### The data

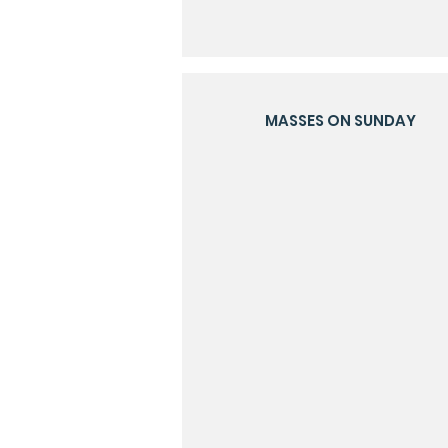
MASSES ON SUNDAY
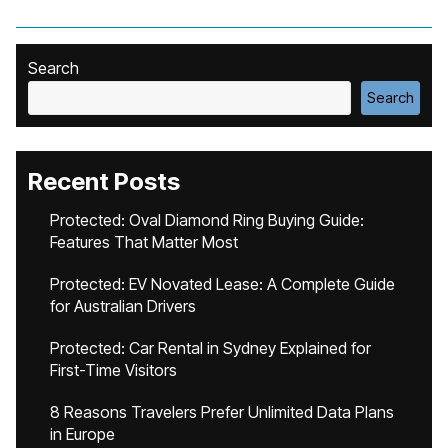
Search
Search
Recent Posts
Protected: Oval Diamond Ring Buying Guide:
Features That Matter Most
Protected: EV Novated Lease: A Complete Guide
for Australian Drivers
Protected: Car Rental in Sydney Explained for
First-Time Visitors
8 Reasons Travelers Prefer Unlimited Data Plans
in Europe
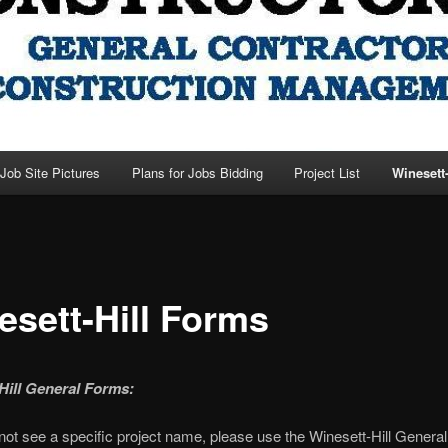
Job Site Pictures
Plans for Jobs Bidding
Project List
Winesett
esett-Hill Forms
Hill General Forms:
 not see a specific project name, please use the Winesett-Hill Gener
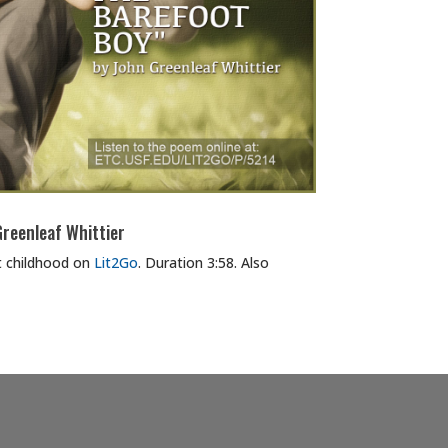
reenleaf Whittier
 childhood on
Lit2Go
. Duration 3:58. Also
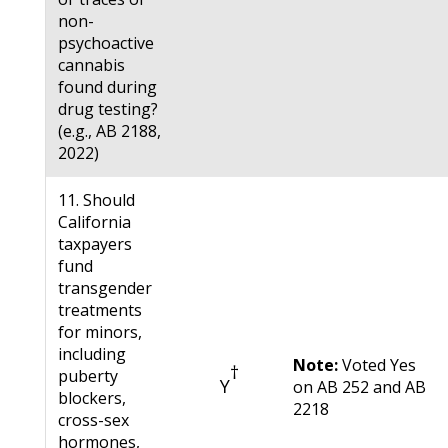
non-
psychoactive
cannabis
found during
drug testing?
(e.g., AB 2188,
2022)
11. Should
California
taxpayers
fund
transgender
treatments
for minors,
including
Note:
Voted Yes
†
puberty
Y
on AB 252 and AB
blockers,
2218
cross-sex
hormones,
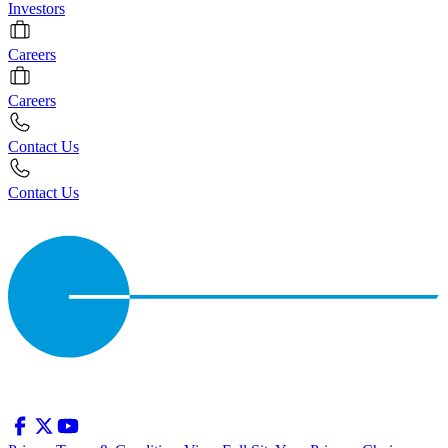
Investors
Careers
Careers
Contact Us
Contact Us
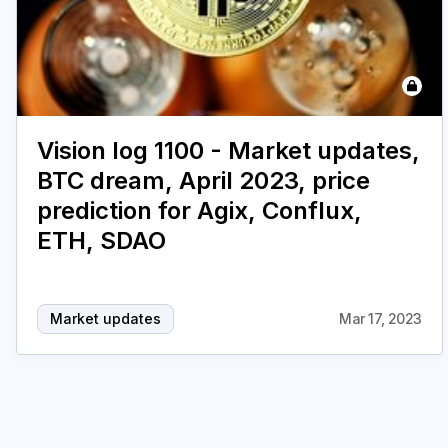
Vision log 1100 - Market updates,
BTC dream, April 2023, price
prediction for Agix, Conflux,
ETH, SDAO
Market updates
Mar 17, 2023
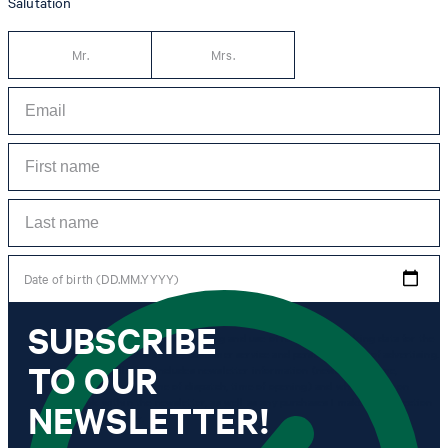
Salutation
Mr.
Mrs.
Date of birth (DD.MM.YYYY)
SUBSCRIBE
*I agree to the collection, processing and use of newsletter tracking data for the
purposes of personal advice, customer service and personalization of advertising.
TO OUR
Information collected includes newsletter information (newsletter name,
newsletter category, time of dispatch, time of opening) and when I click on
which link within the newsletter, as well as any purchases I make in connection
NEWSLETTER!
with the newsletter.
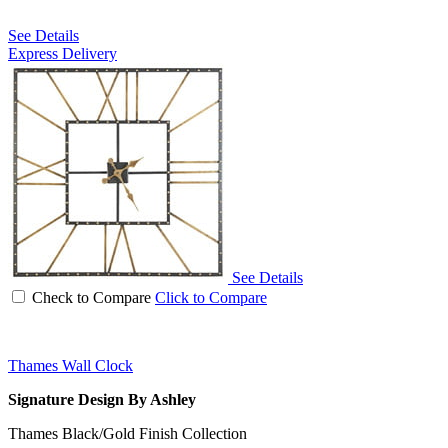
See Details
Express Delivery
See Details
Check to Compare
Click to Compare
Thames Wall Clock
Signature Design By Ashley
Thames Black/Gold Finish Collection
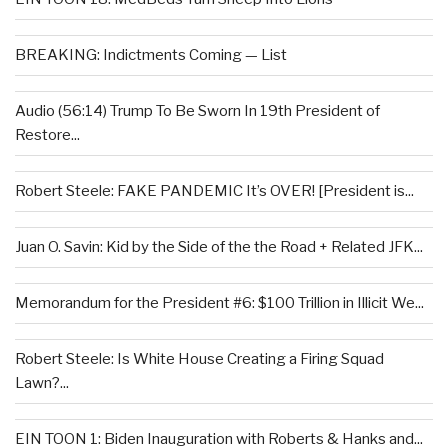
BREAKING: Indictments Coming — List
Audio (56:14) Trump To Be Sworn In 19th President of
Restore...
Robert Steele: FAKE PANDEMIC It’s OVER! [President is...
Juan O. Savin: Kid by the Side of the the Road + Related JFK...
Memorandum for the President #6: $100 Trillion in Illicit We...
Robert Steele: Is White House Creating a Firing Squad
Lawn?...
EIN TOON 1: Biden Inauguration with Roberts & Hanks and...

### Work instructions
Write out only the lines from the line containing "on AB 252 and AB" through the end of the material above, both end lines included. Pictures are not written out.

### Result for this exercise
on AB 252 and AB
blockers,
2218
cross-sex
hormones,
Investors
Careers
Careers
Contact Us
Contact Us
Vision log 1100 - Market updates,
BTC dream, April 2023, price
prediction for Agix, Conflux,
ETH, SDAO
Market updates
Mar 17, 2023
Salutation
Mr.
Mrs.
Date of birth (DD.MM.YYYY)
SUBSCRIBE
*I agree to the collection, processing and use of newsletter tracking data for the
purposes of personal advice, customer service and personalization of advertising.
TO OUR
Information collected includes newsletter information (newsletter name,
newsletter category, time of dispatch, time of opening) and when I click on
which link within the newsletter, as well as any purchases I make in connection
NEWSLETTER!
with the newsletter.
See Details
Express Delivery
See Details
Check to Compare
Click to Compare
Thames Wall Clock
Signature Design By Ashley
Thames Black/Gold Finish Collection
BREAKING: Indictments Coming — List
Audio (56:14) Trump To Be Sworn In 19th President of
Restore...
Robert Steele: FAKE PANDEMIC It’s OVER! [President is...
Juan O. Savin: Kid by the Side of the the Road + Related JFK...
Memorandum for the President #6: $100 Trillion in Illicit We...
Robert Steele: Is White House Creating a Firing Squad
Lawn?...
EIN TOON 1: Biden Inauguration with Roberts & Hanks and...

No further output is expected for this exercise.